En el trance de la despedida a Ismael Barambio surge en mi
memoria, de manera inamovible, la imagen del niño que fue, con una guitarra más
grande que él, llenando ambos un gran escenario, ante un público atento,
silencio, incluso devoto. Los periodistas, entonces (¡qué distinto era aquél
periodismo, aquella forma de seguir la información!) acudíamos puntualmente a
cada cita con el niño Ismael, luego con el joven Ismael, y transmitíamos a la
ciudadanía sus progresos, sus avances, la forma rigurosa en que iba obteniendo
el reconocimiento generalizado. No se si alguna vez alguien le aplicó el
calificativo de “niño prodigio” pero si lo hizo se equivocaba: nada hubo en
este caso de prodigioso, sino de trabajo constante, metódico, seguramente duro,
porque todo en el aprendizaje y más en el musical, exige una dura disciplina en
la que no cabe descanso alguno y se bien lo que digo, por casos notabilísimos
que he conocido. Llevado primero de la mano por su padre, otro símbolo de la
cultura musical conquense y luego dirigido por prestigiosos maestros, Ismael
fue avanzando en ese camino en el que no cabe descanso, sino entrenamiento
constante, ensayos inagotables, conciertos cada vez más exigentes. Tengo ante
mí ahora una crítica de Fernando Ruiz Coca, del año 1985, que nos puede ayudar
a comprender cómo era aquel joven músico que ya empezaba a despuntar: “La muy completa técnica de Barambio le
permite destacar pulcramente los planos polifónicos, realizados por los
variados timbres que obtiene del instrumento, con una dicción clara y distinta.

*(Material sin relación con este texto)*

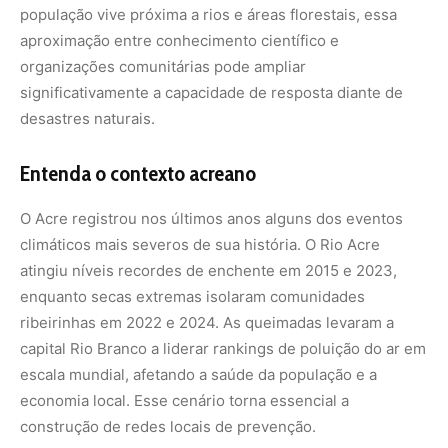
capital Rio Branco a liderar rankings de poluição do ar em
escala mundial, afetando a saúde da população e a
economia local. Esse cenário torna essencial a
construção de redes locais de prevenção.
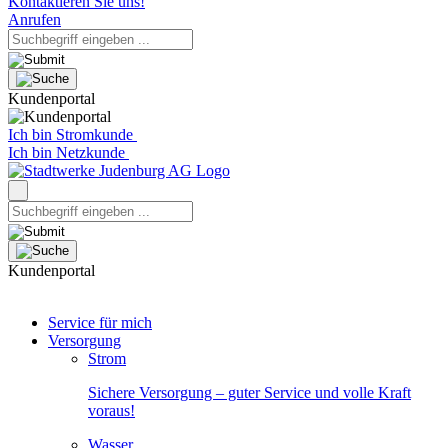
Kontaktieren Sie uns!
Anrufen
Kundenportal
Ich bin Stromkunde
Ich bin Netzkunde
Kundenportal
Service für mich
Versorgung
Strom
Sichere Versorgung – guter Service und volle Kraft
voraus!
Wasser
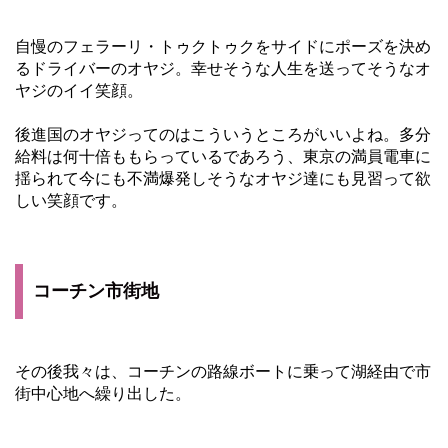
自慢のフェラーリ・トゥクトゥクをサイドにポーズを決め
るドライバーのオヤジ。幸せそうな人生を送ってそうなオ
ヤジのイイ笑顔。
後進国のオヤジってのはこういうところがいいよね。多分
給料は何十倍ももらっているであろう、東京の満員電車に
揺られて今にも不満爆発しそうなオヤジ達にも見習って欲
しい笑顔です。
コーチン市街地
その後我々は、コーチンの路線ボートに乗って湖経由で市
街中心地へ繰り出した。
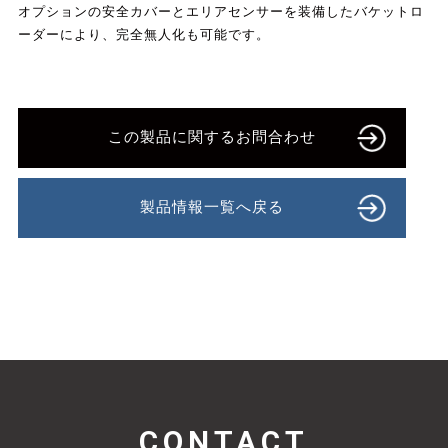
オプションの安全カバーとエリアセンサーを装備したバケットロ
ーダーにより、完全無人化も可能です。
この製品に関するお問合わせ
製品情報一覧へ戻る
CONTACT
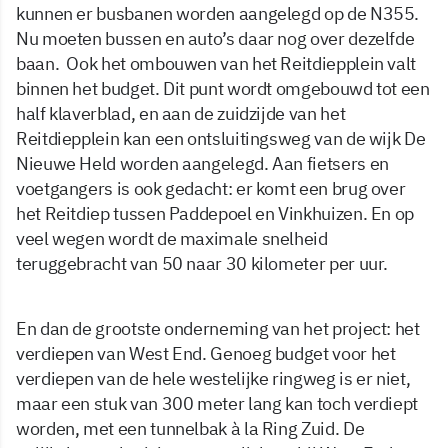
kunnen er busbanen worden aangelegd op de N355.
Nu moeten bussen en auto’s daar nog over dezelfde
baan. Ook het ombouwen van het Reitdiepplein valt
binnen het budget. Dit punt wordt omgebouwd tot een
half klaverblad, en aan de zuidzijde van het
Reitdiepplein kan een ontsluitingsweg van de wijk De
Nieuwe Held worden aangelegd. Aan fietsers en
voetgangers is ook gedacht: er komt een brug over
het Reitdiep tussen Paddepoel en Vinkhuizen. En op
veel wegen wordt de maximale snelheid
teruggebracht van 50 naar 30 kilometer per uur.
En dan de grootste onderneming van het project: het
verdiepen van West End. Genoeg budget voor het
verdiepen van de hele westelijke ringweg is er niet,
maar een stuk van 300 meter lang kan toch verdiept
worden, met een tunnelbak à la Ring Zuid. De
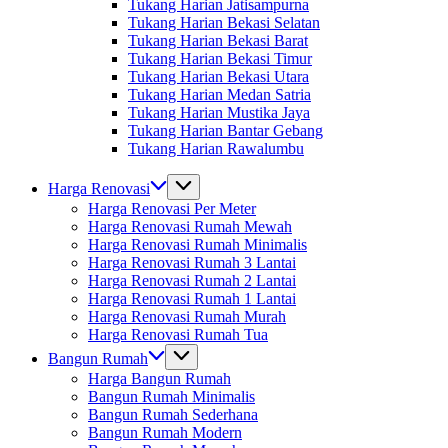
Tukang Harian Jatisampurna
Tukang Harian Bekasi Selatan
Tukang Harian Bekasi Barat
Tukang Harian Bekasi Timur
Tukang Harian Bekasi Utara
Tukang Harian Medan Satria
Tukang Harian Mustika Jaya
Tukang Harian Bantar Gebang
Tukang Harian Rawalumbu
Harga Renovasi
Harga Renovasi Per Meter
Harga Renovasi Rumah Mewah
Harga Renovasi Rumah Minimalis
Harga Renovasi Rumah 3 Lantai
Harga Renovasi Rumah 2 Lantai
Harga Renovasi Rumah 1 Lantai
Harga Renovasi Rumah Murah
Harga Renovasi Rumah Tua
Bangun Rumah
Harga Bangun Rumah
Bangun Rumah Minimalis
Bangun Rumah Sederhana
Bangun Rumah Modern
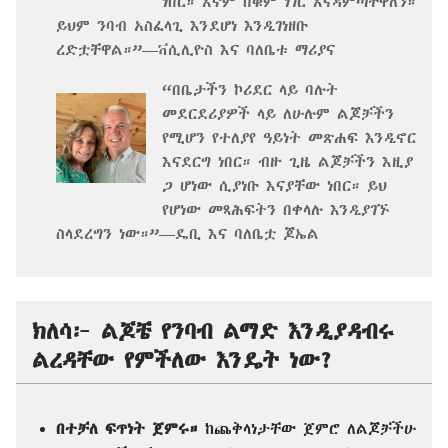
ነበር። እኛም በቁም ነገር እናዳምጣቸዋለን።
ይህም ንባብ አስፈላጊ እንደሆነ እንዲገነዘቡ
ረድቷቸዋል።”—ቫሲሊዮስ እና ባለቤቱ ማሪያና
“በቤታችን ኮሪደር ላይ ባሉት
መደርደሪያዎች ላይ ለሁሉም ልጆቻችን
የሚሆን የተለያየ ዓይነት መጽሐፍ እንዲኖር
እናደርግ ነበር። ብዙ ጊዜ ልጆቻችን እዚያ
ጋ ሆነው ሲያነቡ እናያቸው ነበር። ይህ
የሆነው መጻሕፍትን በቀላሉ እንዲያገኙ
ስላደረግን ነው።”—ዴቢ እና ባለቤቷ ጆኤል
ክለሳ፦ ልጆቼ የንባብ ልማድ እንዲያዳብሩ
ልረዳቸው የምችለው እንዴት ነው?
በተቻለ ፍጥነት ጀምሩ።
ከጨቅላነታቸው ጀምሮ ለልጆቻችሁ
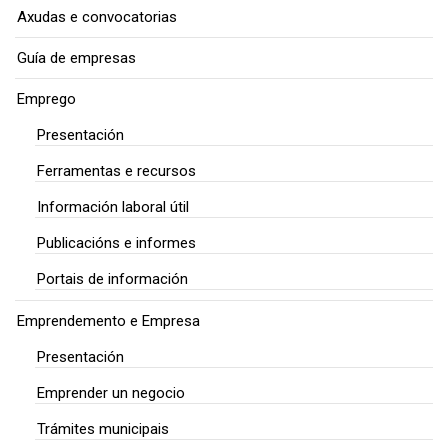
Axudas e convocatorias
Guía de empresas
Emprego
Presentación
Ferramentas e recursos
Información laboral útil
Publicacións e informes
Portais de información
Emprendemento e Empresa
Presentación
Emprender un negocio
Trámites municipais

Todo ello confluye a su cualidad fundamental: la musicalidad más viva,
conscientemente cultivada, que da a cada frase, a cada nota, su sentido”. Lo
dice un experto y yo no podría hacerlo mejor. Tuve la satisfacción de ofrecer a
Ismael su primer y único concierto en el Auditorio de Cuenca, el 21 de noviembre
de 1998 y estuvo francamente extraordinario, con aquella capacidad que solo los
grandes artistas tienen de ser capaces de llenar un escenario con su sola
presencia, con un programa durísimo y exigente, que arrancó con una versión
musicada de las Cantigas de Alfonso X el Sabio. Ismael se ha muerto dejando
pendiente una deuda (suele suceder: la muerte no espera nunca a que se cumplan
los propósitos personales). Quería preparar una conferencia-concierto para
impartir en uno de los martes que la Real Academia dedica a cuestiones
culturales, que hubiera sido, además, su reencuentro con el público conquense,
después de mucho tiempo de forzado alejamiento. Todo eso pasa ya a la historia
y a los recuerdos. De ese lugar, llamado también archivo, extraigo esta foto
del joven Ismael, cuando tenía ante sí el mundo entero, sin límites ni sombras.